[Date Prev][Date Next][Thread Prev][Thread Next][Date Index][Thread Index]
Re: crypto_scrypt-sse.c speedup
Colin -
What's the point in having blockmix_salsa8() use externally-provided
temporary space (the X variable)? Is it to ensure X is properly
aligned (regardless of stack (mis)alignment)? Is it to ensure there's
no cache tag conflict between X and other arrays, in case we're on a
machine with low L1 data cache associativity?

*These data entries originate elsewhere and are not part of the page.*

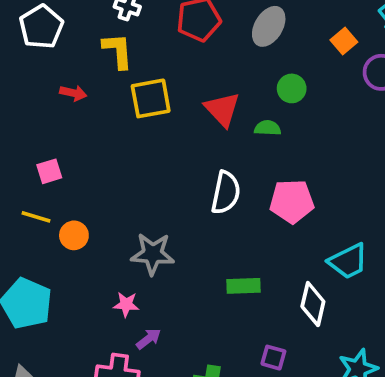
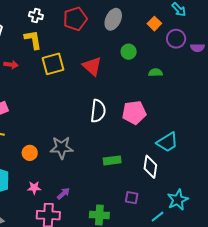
green semicircle: (268, 128) -> (155, 73), moved
orange circle: (74, 235) -> (30, 153), moved
pink star: (126, 304) -> (34, 188), moved

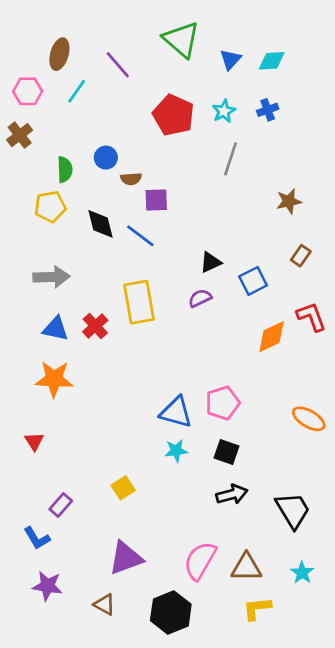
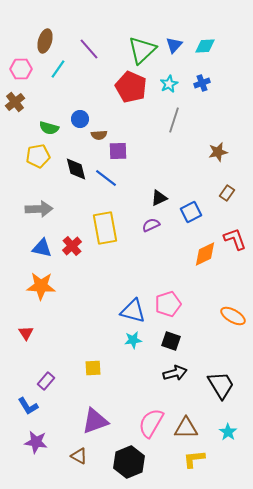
green triangle: (181, 40) -> (142, 50), moved, turned 36
green semicircle: (65, 170) -> (49, 128), turned 108
yellow square: (123, 488) -> (93, 368), turned 30

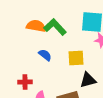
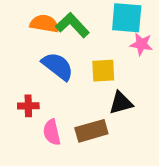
blue semicircle: (45, 55) -> (58, 66), size x1.6

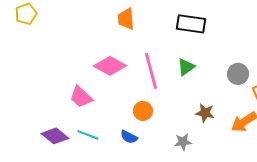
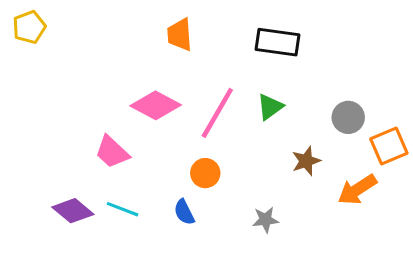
pink line: (151, 71) -> (217, 113), turned 45
brown star: (205, 113) -> (306, 161), moved, turned -30
blue semicircle: (129, 137) -> (184, 212), turned 36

I am getting some speedup by declaring X as a local variable in
blockmix_salsa8() instead:
__m128i X[4];
The old speed on FX-8120 was (with my previous set of optimizations):
On Thu, Nov 15, 2012 at 02:52:11PM +0400, Solar Designer wrote:
> user@bull:~/scrypt/escrypt/escrypt-5$ time ./tests | md5sum
> 4455b1ce0529e7f877de53f24ff78bec -
>
> real 0m2.732s
> user 0m2.184s
> sys 0m0.512s
with this change, it is:
$ time ./tests | md5sum
4455b1ce0529e7f877de53f24ff78bec -
real 0m2.657s
user 0m2.080s
sys 0m0.540s
The actual speed varies from invocation to invocation a little bit, but
the above difference in real and user time is typical (across many
invocations) between these two code revisions.
I think having X as a local variable lets the compiler fully keep it in
registers, whereas having it passed into the function by reference may
result in unnecessary writes into the provided X array before the
function returns; it may also encourage the compiler to do such writes
inside the loop, especially since its iteration count is determined by r
and thus is not known at compile time (might be low).
Alexander